In the listing below, start your output at the line with "when it comes" and end it after the line with "Initial Brief", copying every line exactly.
··········
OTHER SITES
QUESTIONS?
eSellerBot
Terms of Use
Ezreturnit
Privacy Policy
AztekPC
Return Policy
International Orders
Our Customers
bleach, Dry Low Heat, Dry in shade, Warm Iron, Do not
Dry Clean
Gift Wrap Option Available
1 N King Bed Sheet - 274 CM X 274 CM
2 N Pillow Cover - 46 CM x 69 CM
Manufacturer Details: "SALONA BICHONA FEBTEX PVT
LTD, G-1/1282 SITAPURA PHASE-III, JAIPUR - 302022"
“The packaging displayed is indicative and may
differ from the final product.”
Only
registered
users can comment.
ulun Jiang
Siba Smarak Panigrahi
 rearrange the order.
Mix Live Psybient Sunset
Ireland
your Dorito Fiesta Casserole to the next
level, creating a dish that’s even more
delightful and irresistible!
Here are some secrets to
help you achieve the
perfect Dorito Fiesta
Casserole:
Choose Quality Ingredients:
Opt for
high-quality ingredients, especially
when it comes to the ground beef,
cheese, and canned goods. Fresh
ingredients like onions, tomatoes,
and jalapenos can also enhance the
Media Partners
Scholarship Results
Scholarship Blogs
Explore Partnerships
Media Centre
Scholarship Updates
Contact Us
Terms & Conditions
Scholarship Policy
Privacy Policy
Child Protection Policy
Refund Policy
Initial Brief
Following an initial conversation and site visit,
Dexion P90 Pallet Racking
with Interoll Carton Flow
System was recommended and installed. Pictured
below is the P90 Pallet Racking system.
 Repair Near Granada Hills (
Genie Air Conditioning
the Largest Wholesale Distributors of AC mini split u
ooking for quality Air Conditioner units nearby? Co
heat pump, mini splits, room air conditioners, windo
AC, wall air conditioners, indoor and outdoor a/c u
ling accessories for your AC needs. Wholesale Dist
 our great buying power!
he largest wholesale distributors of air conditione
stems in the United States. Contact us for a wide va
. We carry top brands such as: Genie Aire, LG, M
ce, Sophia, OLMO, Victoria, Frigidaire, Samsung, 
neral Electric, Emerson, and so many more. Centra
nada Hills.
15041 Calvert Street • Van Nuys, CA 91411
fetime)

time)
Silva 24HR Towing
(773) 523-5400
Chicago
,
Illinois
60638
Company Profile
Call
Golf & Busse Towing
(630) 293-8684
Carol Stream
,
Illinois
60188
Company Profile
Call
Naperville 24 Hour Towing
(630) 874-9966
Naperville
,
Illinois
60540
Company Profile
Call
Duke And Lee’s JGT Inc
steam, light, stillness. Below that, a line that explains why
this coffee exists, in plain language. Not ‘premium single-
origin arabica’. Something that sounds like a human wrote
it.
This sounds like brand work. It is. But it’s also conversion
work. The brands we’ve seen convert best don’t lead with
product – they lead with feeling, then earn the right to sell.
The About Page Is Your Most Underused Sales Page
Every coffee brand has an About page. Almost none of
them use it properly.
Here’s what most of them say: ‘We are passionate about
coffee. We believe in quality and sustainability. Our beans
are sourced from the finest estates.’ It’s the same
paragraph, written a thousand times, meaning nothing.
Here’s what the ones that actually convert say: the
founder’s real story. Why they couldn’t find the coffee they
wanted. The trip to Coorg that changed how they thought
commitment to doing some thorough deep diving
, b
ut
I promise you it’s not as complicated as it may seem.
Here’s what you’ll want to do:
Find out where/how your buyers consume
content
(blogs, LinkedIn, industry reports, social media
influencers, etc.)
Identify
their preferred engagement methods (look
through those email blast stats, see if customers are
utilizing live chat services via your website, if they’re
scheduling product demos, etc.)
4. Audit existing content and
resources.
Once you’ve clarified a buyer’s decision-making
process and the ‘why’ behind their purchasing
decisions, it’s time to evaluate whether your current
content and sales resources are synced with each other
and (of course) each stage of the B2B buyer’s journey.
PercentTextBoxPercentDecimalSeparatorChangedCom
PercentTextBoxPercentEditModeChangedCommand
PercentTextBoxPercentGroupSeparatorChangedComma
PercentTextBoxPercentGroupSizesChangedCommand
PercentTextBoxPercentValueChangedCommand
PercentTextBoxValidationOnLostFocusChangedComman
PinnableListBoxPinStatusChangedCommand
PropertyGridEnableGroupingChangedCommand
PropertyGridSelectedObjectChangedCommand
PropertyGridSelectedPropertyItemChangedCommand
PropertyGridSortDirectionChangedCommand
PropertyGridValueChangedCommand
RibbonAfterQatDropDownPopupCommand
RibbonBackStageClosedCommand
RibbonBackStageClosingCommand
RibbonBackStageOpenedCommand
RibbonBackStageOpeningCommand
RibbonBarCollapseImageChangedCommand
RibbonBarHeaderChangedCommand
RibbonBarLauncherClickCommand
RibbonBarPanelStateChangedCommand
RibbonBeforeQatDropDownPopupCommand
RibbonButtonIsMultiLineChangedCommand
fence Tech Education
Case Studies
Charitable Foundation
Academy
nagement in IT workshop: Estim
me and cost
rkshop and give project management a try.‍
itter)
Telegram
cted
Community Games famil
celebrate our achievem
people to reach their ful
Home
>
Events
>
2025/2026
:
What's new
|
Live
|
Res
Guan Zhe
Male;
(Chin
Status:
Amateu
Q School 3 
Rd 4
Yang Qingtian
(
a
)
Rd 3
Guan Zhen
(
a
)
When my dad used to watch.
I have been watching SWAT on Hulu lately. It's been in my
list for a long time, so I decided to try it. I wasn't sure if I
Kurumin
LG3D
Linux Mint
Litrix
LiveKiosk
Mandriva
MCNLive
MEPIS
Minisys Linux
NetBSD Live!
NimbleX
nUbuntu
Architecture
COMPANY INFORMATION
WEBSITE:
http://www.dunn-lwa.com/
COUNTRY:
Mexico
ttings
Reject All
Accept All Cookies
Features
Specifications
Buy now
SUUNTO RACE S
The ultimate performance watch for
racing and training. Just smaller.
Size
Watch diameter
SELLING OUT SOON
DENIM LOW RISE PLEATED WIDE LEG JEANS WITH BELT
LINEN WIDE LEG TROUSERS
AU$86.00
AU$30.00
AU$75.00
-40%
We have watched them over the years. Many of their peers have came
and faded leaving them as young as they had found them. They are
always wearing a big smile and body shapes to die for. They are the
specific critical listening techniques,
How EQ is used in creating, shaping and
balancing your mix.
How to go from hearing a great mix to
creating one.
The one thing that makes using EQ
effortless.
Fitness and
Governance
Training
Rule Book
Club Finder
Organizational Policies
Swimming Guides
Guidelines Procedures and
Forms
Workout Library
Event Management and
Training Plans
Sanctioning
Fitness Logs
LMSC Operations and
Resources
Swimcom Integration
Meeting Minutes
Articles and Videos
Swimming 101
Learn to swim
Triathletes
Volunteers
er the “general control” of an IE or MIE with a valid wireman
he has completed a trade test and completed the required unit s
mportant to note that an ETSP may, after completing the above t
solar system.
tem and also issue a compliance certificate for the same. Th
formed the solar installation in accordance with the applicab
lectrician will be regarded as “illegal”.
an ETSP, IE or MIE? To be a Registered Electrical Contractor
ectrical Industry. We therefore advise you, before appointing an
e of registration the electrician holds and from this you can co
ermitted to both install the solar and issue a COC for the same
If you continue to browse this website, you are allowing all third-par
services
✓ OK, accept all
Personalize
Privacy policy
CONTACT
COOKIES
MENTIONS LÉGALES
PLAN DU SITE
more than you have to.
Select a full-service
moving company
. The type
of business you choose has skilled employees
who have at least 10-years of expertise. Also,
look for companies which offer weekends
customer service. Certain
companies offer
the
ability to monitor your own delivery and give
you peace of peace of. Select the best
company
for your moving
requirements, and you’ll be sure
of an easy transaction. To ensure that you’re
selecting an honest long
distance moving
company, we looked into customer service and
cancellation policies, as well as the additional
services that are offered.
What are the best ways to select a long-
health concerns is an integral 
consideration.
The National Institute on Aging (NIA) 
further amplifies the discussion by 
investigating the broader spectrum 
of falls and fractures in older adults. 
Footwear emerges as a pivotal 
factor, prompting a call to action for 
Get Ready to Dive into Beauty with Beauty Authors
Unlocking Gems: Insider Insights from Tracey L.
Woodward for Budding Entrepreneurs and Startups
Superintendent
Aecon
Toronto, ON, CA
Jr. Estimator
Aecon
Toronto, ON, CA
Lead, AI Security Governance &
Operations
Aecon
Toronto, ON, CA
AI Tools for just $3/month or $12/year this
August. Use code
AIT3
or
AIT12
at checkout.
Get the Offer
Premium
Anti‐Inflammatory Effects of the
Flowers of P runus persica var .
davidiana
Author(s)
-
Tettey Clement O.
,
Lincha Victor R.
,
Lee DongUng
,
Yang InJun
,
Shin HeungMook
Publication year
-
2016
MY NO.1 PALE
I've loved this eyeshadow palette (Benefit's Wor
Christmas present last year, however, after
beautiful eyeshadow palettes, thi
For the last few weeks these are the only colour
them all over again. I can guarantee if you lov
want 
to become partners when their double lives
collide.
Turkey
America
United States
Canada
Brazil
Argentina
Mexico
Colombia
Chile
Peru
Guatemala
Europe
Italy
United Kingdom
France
··········
» **COMPLETED TASK**:
when it comes to the ground beef,
cheese, and canned goods. Fresh
ingredients like onions, tomatoes,
and jalapenos can also enhance the
Media Partners
Scholarship Results
Scholarship Blogs
Explore Partnerships
Media Centre
Scholarship Updates
Contact Us
Terms & Conditions
Scholarship Policy
Privacy Policy
Child Protection Policy
Refund Policy
Initial Brief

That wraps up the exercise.